Sabtu, Agustus 14, 2010

Ma, abhi malu

Ketika itu hari Rabu tatkala kalender menunjukkan tanggalan 14 di bulan kemerdekaan RI, kami pergi melihat pesta kembang api atau biasa disebut hanabi di miyajima. Sebuah momen tahunan yang sangat terkenal dan sangat sayang untuk kami lewatkan, apalagi bulan depan kami sudah akan pulang ke Indonesia. Perjalanan cukup jauh untuk kami lalui dengan membawa abhi dan sachi. Jalan kaki ke eki, dilanjutkan naik kereta, kemudian menyebrang dengan kapal baru kami bisa tiba di miyajima untuk melihat pesta kembang apiyang berpusat di sekitar Itsukushima Shrine.

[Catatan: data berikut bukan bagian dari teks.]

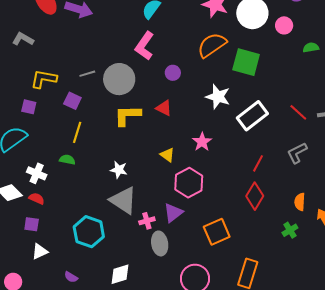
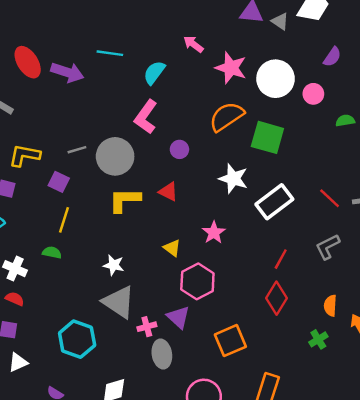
purple triangle: (173, 213) -> (178, 317), turned -40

Dengan penuh sesaknya manusia, sungguh penuh perjuangan untuk bisa datang kesini terlebih dengan dua anak kecil. Namun semua letih dan lelah, terbayar dengan sumringahnya, bahagianya abhi-kun melihat kembang api yang menari-nari di langit miyajima. Kembang api beranekabentuk, beraneka warna yang diluncurkan jauh dekat benar-benar indah dan mengagumkan semua mata yang memandang. Bisa kulihat binar-binar di mata abhi-kun menyaksikannya. Hingga ketika berada di kapal dalam perjalanan pulang pun, mata abhi-kun masih saja terpana melihat kembang api yang bersahut-sahutan memecah keheningan hiroshima malam itu. Ah senangnya ia malam itu...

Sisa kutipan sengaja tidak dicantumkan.